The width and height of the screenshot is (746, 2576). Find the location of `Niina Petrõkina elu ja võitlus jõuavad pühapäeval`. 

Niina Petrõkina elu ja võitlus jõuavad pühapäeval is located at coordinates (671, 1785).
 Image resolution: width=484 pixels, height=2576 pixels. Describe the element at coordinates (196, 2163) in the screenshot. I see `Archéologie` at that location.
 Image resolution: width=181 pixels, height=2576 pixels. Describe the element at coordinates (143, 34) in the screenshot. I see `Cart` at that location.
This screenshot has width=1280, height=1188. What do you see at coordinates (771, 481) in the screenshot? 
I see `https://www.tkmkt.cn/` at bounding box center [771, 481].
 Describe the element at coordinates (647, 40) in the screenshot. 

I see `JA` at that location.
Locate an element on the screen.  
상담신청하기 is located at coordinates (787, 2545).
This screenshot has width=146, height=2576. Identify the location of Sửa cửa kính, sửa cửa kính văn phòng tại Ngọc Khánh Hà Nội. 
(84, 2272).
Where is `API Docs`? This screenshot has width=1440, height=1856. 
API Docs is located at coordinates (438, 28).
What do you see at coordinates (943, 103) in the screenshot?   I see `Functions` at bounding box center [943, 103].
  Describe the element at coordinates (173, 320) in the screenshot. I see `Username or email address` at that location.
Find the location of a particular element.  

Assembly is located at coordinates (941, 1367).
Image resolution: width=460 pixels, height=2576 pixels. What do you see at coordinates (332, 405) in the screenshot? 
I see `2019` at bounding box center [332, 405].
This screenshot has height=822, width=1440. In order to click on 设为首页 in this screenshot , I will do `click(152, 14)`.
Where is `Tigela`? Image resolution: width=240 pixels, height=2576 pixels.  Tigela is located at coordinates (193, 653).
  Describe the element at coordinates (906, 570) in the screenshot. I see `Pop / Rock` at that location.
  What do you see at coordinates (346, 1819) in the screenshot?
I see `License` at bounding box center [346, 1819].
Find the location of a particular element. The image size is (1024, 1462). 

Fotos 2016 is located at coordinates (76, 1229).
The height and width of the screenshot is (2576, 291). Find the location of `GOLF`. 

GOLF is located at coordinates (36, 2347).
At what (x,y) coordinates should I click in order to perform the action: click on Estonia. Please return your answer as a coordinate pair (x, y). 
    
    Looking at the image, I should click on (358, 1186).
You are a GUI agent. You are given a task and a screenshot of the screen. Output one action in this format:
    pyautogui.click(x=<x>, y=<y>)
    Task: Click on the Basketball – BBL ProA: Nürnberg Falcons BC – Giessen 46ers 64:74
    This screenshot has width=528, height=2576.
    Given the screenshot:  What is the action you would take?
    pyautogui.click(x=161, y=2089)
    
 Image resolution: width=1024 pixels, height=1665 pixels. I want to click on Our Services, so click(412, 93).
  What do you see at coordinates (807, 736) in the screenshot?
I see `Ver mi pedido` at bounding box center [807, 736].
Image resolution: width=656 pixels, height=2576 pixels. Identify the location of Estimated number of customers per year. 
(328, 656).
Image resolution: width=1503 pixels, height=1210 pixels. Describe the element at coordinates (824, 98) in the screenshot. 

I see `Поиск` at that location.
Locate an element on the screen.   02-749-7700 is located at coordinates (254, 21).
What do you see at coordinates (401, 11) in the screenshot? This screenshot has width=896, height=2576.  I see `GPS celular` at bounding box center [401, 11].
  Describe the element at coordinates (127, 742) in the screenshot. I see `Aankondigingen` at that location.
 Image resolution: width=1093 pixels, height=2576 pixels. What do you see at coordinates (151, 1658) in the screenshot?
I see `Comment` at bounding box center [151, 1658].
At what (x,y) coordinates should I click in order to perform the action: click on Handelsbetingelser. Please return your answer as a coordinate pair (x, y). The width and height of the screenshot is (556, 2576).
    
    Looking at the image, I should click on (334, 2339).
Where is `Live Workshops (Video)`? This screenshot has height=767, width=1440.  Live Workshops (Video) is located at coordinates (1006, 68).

| WHAT THIS TASK INVOLVES |
Print the records above again, every one, exactly as written.

| FINAL ANSWER |
The width and height of the screenshot is (746, 2576). Find the location of `Niina Petrõkina elu ja võitlus jõuavad pühapäeval`. 

Niina Petrõkina elu ja võitlus jõuavad pühapäeval is located at coordinates (671, 1785).
 Image resolution: width=484 pixels, height=2576 pixels. Describe the element at coordinates (196, 2163) in the screenshot. I see `Archéologie` at that location.
 Image resolution: width=181 pixels, height=2576 pixels. Describe the element at coordinates (143, 34) in the screenshot. I see `Cart` at that location.
This screenshot has width=1280, height=1188. What do you see at coordinates (771, 481) in the screenshot? 
I see `https://www.tkmkt.cn/` at bounding box center [771, 481].
 Describe the element at coordinates (647, 40) in the screenshot. 

I see `JA` at that location.
Locate an element on the screen.  
상담신청하기 is located at coordinates (787, 2545).
This screenshot has width=146, height=2576. Identify the location of Sửa cửa kính, sửa cửa kính văn phòng tại Ngọc Khánh Hà Nội. 
(84, 2272).
Where is `API Docs`? This screenshot has width=1440, height=1856. 
API Docs is located at coordinates (438, 28).
What do you see at coordinates (943, 103) in the screenshot?   I see `Functions` at bounding box center [943, 103].
  Describe the element at coordinates (173, 320) in the screenshot. I see `Username or email address` at that location.
Find the location of a particular element.  

Assembly is located at coordinates (941, 1367).
Image resolution: width=460 pixels, height=2576 pixels. What do you see at coordinates (332, 405) in the screenshot? 
I see `2019` at bounding box center [332, 405].
This screenshot has height=822, width=1440. In order to click on 设为首页 in this screenshot , I will do `click(152, 14)`.
Where is `Tigela`? Image resolution: width=240 pixels, height=2576 pixels.  Tigela is located at coordinates (193, 653).
  Describe the element at coordinates (906, 570) in the screenshot. I see `Pop / Rock` at that location.
  What do you see at coordinates (346, 1819) in the screenshot?
I see `License` at bounding box center [346, 1819].
Find the location of a particular element. The image size is (1024, 1462). 

Fotos 2016 is located at coordinates (76, 1229).
The height and width of the screenshot is (2576, 291). Find the location of `GOLF`. 

GOLF is located at coordinates (36, 2347).
At what (x,y) coordinates should I click in order to perform the action: click on Estonia. Please return your answer as a coordinate pair (x, y). 
    
    Looking at the image, I should click on (358, 1186).
You are a GUI agent. You are given a task and a screenshot of the screen. Output one action in this format:
    pyautogui.click(x=<x>, y=<y>)
    Task: Click on the Basketball – BBL ProA: Nürnberg Falcons BC – Giessen 46ers 64:74
    This screenshot has width=528, height=2576.
    Given the screenshot:  What is the action you would take?
    pyautogui.click(x=161, y=2089)
    
 Image resolution: width=1024 pixels, height=1665 pixels. I want to click on Our Services, so click(412, 93).
  What do you see at coordinates (807, 736) in the screenshot?
I see `Ver mi pedido` at bounding box center [807, 736].
Image resolution: width=656 pixels, height=2576 pixels. Identify the location of Estimated number of customers per year. 
(328, 656).
Image resolution: width=1503 pixels, height=1210 pixels. Describe the element at coordinates (824, 98) in the screenshot. 

I see `Поиск` at that location.
Locate an element on the screen.   02-749-7700 is located at coordinates (254, 21).
What do you see at coordinates (401, 11) in the screenshot? This screenshot has width=896, height=2576.  I see `GPS celular` at bounding box center [401, 11].
  Describe the element at coordinates (127, 742) in the screenshot. I see `Aankondigingen` at that location.
 Image resolution: width=1093 pixels, height=2576 pixels. What do you see at coordinates (151, 1658) in the screenshot?
I see `Comment` at bounding box center [151, 1658].
At what (x,y) coordinates should I click in order to perform the action: click on Handelsbetingelser. Please return your answer as a coordinate pair (x, y). The width and height of the screenshot is (556, 2576).
    
    Looking at the image, I should click on (334, 2339).
Where is `Live Workshops (Video)`? This screenshot has height=767, width=1440.  Live Workshops (Video) is located at coordinates (1006, 68).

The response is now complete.